Banks may be forced to pay a further £18bn to consumers in payment protection insurance (PPI) claims ahead of the August 2019 deadline, following miscalculations by the Financial Conduct Authority.
As banks begin to issue letters on PPI to consumers, legal precedent could see potential payouts soar, according to research from barristers’ chambers St John’s Buildings.
Following the landmark 2014 Plevin case, the FCA ruled that consumers are eligible for compensation on any PPI claim with commission above 50 per cent, with the average policy comprised of 67 per cent.
The research conducted by St John’s Buildings reveals that this 50 per cent ‘tipping point’ ignores the legal precedent.
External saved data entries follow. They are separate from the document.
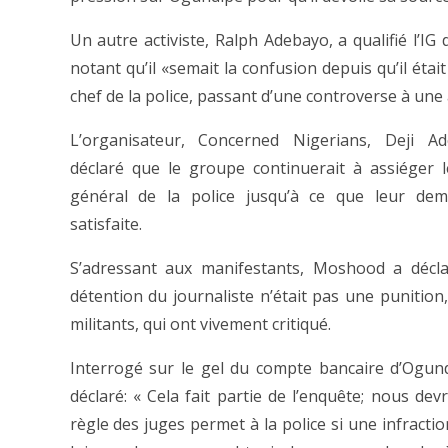
Un autre activiste, Ralph Adebayo, a qualifié l’IG 
notant qu’il «semait la confusion depuis qu’il étai
chef de la police, passant d’une controverse à une 
L’organisateur, Concerned Nigerians, Deji Ad
déclaré que le groupe continuerait à assiéger l
général de la police jusqu’à ce que leur dem
satisfaite.
S’adressant aux manifestants, Moshood a décla
détention du journaliste n’était pas une punition
militants, qui ont vivement critiqué.
Interrogé sur le gel du compte bancaire d’Ogund
déclaré: « Cela fait partie de l’enquête; nous de
règle des juges permet à la police si une infracti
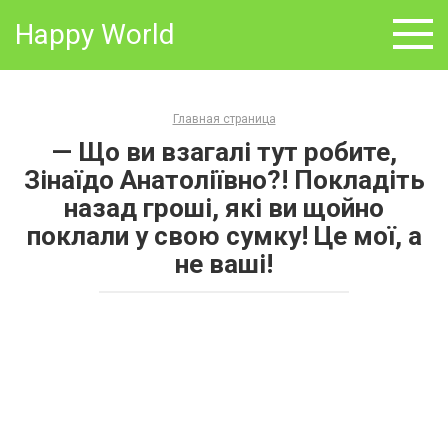
Skip
Happy World
to
content
Главная страница
— Що ви взагалі тут робите,
Зінаїдо Анатоліївно?! Покладіть
назад гроші, які ви щойно
поклали у свою сумку! Це мої, а
не ваші!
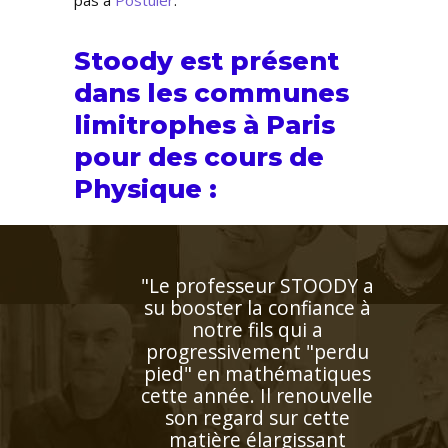
pas à
Postuler
.
Stoody est présent
dans les communes
limitrophes à Paris
pour des cours de
Physique :
"Entièrement satisfaite.
Ma fille a augmenté sa
moyenne en anglais en
obtenant un 18/20 au
troisième trimestre. Je
compte faire la même
chose avec mon fils à la
rentrée de septembre avec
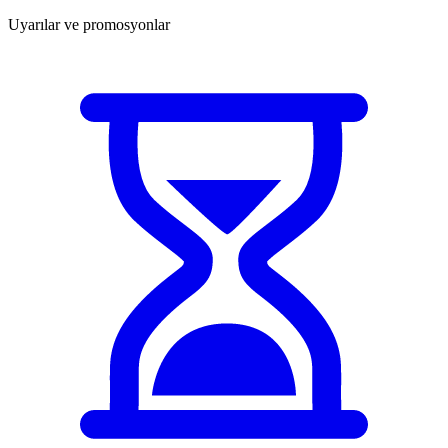
Uyarılar ve promosyonlar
Appeals from the 2014 Plevin case have resulted in a ruling that banks are obliged to pay claimants the full percentage of their mis-sold PPI policies, including interest.
With the average commission percentage on PPI policies standing at 67 per cent, the legal ruling sees the potential exposure to the banks nearly quadruple. An estimated 50 million PPI policies have been sold since April 2008, with FCA estimates suggesting that 10 million new claims are expected to be brought.
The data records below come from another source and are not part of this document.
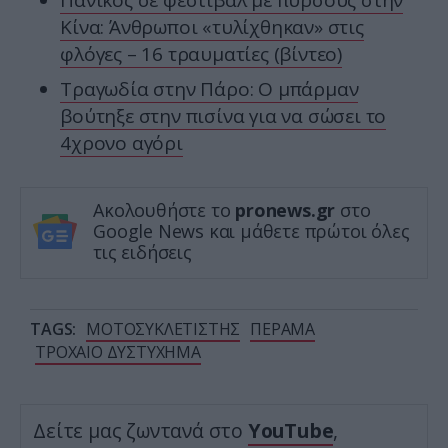
Πανικός σε φεστιβάλ με πυρσούς στην
Κίνα: Άνθρωποι «τυλίχθηκαν» στις
φλόγες – 16 τραυματίες (βίντεο)
Τραγωδία στην Πάρο: Ο μπάρμαν
βούτηξε στην πισίνα για να σώσει το
4χρονο αγόρι
Ακολουθήστε το
pronews.gr
στο
Google News και μάθετε πρώτοι όλες
τις ειδήσεις
TAGS:
ΜΟΤΟΣΥΚΛΕΤΙΣΤΗΣ
ΠΕΡΑΜΑ
ΤΡΟΧΑΙΟ ΔΥΣΤΥΧΗΜΑ
Δείτε μας ζωντανά στο
YouTube
,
The average PPI payout of £2,750 should result in compensation of £1,842 where calculated in line with the court decisions – a monumental rise on the £467 being paid by the banks under the guidance provided by the FCA. Further increases to the figure would also occur once the profit-share element is calculated, which could add a further £400-600 per claim.
This would result in a total exposure of at least £18.42bn – a 300 per cent rise on the £4.6bn estimated by the FCA.
St John’s Buildings barrister Elis Gomer said: “Consumers could be forgiven for asking whose side the FCA is on. These figures reveal that the UK public are being misled by the banks, with potential compensation on average four times the amount suggested by the body supposedly looking after consumers.
“The question must be asked: what is the FCA’s objective in providing its Plevin guidance, and is it consistent with its strategic objective to ‘secure an appropriate degree of protection for consumers’? On first glance it appears not, and following similar failings by other financial organisations, a wider investigation into advisory services may be warranted.
“For any consumer that has received a letter from their bank offering them a PPI settlement, it is important that you seek immediate legal advice, as they will be able to help you better understand what you may be entitled to. As we have seen, the figures show that the true value of a claim is significantly higher.”